Private Project Collaboration
Bridge Town supports private, invitation-only project collaboration. Multiple analysts in the same workspace can share a project, work on separate scenario branches, review each other’s changes through pull requests, and merge approved work into the main model.
This page explains the collaboration model and how it differs from the public publish/fork path.
Private collaboration vs. public templates
Section titled “Private collaboration vs. public templates”Bridge Town has two distinct ways to share model work.
| Private collaboration | Public templates | |
|---|---|---|
| Audience | Named individuals, invited by email | All workspace members |
| Access control | Per-user role on the project | No role — anyone can clone |
| Entry point | invite_project_collaborator | publish_project_template |
| Result | Shared project with live edits | Independent copy with provenance link |
| Typical use | FP&A team co-owns a budget model | Finance shares a deal template for others to adapt |
Private collaboration is for teams that need ongoing joint access to the same project. Public templates are for one-time reuse — the new project is independent and not linked to the original after cloning.

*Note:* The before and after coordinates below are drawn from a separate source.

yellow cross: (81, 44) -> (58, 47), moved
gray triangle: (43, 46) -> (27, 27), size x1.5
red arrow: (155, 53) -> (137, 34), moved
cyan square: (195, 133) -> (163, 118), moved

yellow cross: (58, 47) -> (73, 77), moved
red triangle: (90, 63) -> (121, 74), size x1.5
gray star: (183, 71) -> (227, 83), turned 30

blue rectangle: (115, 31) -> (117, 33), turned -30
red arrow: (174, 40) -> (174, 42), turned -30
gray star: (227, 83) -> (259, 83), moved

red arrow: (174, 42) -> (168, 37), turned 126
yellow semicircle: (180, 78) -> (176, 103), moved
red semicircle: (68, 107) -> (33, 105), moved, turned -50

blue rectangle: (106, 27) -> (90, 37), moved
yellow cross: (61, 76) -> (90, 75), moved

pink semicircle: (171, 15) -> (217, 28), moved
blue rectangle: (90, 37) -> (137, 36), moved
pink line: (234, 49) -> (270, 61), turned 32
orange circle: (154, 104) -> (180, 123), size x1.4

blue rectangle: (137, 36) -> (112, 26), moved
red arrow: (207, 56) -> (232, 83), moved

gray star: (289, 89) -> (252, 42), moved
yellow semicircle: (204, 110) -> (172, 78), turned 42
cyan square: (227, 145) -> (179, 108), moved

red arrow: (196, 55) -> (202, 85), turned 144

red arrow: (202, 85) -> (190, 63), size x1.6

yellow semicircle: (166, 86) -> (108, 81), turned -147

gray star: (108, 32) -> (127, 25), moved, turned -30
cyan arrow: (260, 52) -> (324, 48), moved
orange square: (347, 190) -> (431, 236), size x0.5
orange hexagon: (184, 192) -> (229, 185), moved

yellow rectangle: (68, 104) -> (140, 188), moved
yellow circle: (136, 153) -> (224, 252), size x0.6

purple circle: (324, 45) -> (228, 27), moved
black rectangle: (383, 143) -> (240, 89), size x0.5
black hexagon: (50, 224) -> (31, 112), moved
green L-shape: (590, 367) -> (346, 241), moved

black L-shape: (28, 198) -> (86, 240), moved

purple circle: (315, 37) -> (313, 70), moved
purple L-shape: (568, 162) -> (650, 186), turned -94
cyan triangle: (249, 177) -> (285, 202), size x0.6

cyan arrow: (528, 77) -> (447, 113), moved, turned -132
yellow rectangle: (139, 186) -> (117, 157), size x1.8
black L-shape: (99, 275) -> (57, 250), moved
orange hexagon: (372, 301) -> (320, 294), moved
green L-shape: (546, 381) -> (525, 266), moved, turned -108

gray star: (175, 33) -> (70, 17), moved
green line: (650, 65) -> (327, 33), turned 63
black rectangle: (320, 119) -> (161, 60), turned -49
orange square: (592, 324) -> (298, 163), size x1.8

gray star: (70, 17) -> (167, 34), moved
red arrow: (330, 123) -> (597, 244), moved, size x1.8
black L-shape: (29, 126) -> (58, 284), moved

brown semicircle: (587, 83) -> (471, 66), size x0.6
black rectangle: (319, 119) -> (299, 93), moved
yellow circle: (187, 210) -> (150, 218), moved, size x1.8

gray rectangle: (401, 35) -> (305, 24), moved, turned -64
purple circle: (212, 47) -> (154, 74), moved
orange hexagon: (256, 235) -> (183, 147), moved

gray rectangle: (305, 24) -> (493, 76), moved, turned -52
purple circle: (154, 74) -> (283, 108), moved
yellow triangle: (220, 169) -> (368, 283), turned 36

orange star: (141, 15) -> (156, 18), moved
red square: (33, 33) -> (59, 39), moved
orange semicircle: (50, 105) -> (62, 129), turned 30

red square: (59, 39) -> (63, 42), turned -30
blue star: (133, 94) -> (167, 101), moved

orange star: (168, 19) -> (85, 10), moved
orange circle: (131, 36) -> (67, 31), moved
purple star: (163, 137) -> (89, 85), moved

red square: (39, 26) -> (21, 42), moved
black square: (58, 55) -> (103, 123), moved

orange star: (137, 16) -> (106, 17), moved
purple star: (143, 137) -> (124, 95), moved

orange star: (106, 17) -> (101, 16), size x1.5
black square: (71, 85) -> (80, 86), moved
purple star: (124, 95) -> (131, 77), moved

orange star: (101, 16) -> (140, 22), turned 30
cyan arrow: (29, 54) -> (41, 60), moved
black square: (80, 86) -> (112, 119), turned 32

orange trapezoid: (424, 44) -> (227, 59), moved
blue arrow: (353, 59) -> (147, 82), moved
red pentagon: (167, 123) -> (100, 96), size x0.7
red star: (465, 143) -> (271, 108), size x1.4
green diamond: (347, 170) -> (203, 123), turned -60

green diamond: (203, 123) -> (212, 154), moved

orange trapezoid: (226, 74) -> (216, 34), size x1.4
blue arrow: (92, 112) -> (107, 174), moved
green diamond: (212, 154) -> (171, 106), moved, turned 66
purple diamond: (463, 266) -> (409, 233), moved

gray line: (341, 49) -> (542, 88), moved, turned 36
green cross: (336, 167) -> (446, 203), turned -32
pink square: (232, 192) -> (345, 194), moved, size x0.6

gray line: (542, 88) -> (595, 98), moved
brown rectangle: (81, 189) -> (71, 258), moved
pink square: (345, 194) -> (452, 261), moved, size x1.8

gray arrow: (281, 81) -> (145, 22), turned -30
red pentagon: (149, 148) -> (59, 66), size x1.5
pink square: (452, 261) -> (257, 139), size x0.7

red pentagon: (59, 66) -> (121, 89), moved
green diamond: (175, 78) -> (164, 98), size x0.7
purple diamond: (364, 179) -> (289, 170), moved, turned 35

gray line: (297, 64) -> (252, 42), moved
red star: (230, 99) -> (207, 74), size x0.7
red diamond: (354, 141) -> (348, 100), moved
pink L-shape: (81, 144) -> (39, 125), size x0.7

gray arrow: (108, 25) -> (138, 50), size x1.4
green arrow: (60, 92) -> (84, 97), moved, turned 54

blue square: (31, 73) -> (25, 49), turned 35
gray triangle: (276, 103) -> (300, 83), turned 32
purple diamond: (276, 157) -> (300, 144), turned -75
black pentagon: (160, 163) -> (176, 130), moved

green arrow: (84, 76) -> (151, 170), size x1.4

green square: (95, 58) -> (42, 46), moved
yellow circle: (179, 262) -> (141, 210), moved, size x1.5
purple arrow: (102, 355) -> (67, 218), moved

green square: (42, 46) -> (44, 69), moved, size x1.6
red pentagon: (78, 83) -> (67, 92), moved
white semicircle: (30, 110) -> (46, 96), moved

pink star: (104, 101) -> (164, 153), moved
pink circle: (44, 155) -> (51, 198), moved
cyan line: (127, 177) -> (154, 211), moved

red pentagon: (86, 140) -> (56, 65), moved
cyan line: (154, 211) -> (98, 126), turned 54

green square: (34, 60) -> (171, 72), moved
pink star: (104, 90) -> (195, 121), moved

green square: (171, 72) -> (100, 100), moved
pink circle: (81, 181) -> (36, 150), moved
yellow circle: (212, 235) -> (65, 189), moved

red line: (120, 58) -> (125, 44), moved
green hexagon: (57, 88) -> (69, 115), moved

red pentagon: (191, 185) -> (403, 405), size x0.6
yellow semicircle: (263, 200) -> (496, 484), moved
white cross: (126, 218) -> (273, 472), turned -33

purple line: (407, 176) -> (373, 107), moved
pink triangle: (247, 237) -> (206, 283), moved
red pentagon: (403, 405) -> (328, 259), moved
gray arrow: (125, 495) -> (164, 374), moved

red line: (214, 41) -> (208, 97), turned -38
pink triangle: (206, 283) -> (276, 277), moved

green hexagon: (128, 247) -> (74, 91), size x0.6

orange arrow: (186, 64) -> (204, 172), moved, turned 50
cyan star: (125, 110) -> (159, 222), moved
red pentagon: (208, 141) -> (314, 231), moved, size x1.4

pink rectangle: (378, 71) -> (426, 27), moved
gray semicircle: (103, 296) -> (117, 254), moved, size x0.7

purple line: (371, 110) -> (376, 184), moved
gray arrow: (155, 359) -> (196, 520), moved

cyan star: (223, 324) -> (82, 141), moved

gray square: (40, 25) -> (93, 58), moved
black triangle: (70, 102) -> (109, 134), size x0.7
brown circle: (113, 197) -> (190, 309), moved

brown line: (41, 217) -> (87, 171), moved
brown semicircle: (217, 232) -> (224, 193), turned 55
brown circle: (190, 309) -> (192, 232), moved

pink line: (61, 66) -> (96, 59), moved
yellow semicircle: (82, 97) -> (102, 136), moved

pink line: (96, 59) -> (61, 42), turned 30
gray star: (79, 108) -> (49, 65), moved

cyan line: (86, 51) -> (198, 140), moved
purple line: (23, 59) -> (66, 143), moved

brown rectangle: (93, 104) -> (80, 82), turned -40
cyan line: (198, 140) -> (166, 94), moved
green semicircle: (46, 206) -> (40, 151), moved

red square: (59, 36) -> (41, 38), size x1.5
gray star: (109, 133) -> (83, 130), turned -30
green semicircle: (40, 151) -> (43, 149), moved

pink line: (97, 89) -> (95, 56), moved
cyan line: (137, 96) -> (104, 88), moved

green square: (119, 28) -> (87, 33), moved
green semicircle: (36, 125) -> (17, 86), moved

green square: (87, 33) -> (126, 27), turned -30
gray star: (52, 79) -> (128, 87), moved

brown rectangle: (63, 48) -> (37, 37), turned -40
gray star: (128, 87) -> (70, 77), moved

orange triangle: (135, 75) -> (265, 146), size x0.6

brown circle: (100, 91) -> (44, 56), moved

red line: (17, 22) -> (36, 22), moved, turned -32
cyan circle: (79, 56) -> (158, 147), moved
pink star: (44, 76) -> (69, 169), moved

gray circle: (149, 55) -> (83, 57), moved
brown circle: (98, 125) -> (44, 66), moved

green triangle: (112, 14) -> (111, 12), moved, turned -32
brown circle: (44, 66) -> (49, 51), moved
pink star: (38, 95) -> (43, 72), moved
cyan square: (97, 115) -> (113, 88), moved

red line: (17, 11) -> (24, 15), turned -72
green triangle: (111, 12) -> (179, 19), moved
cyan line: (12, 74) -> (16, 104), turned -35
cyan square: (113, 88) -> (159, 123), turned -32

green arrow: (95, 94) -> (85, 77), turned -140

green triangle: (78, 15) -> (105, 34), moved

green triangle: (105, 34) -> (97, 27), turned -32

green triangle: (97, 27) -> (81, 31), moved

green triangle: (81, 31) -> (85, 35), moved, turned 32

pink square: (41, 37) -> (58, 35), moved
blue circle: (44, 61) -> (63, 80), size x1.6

Every collaborator on a project has one of three roles.
| Role | Permissions |
|---|---|
| Owner | Full control: manage collaborators, create and delete branches, merge pull requests, publish templates |
| Editor | Read and write: create branches, create models, open pull requests, submit reviews |
| Viewer | Read only: view models, branches, pull requests, and history |
The project creator is automatically the first Owner. There must always be at least one active Owner — the last-owner guard prevents removing or demoting the sole owner.
Grant types
Section titled “Grant types”When you invite a collaborator, Bridge Town creates one of two grant types depending on whether the invitee is already a workspace member.
Active grant
Section titled “Active grant”The invitee’s email matches an existing workspace account. Access is granted immediately — no waiting, no invitation email required. The new collaborator can begin working right away. An in-app notification appears in their /dashboard page so they can open the project directly (the legacy /feed route redirects there).
Pending grant
Section titled “Pending grant”The invitee’s email is not in the workspace. Bridge Town creates:
- A pending project grant — records the intended role for this project.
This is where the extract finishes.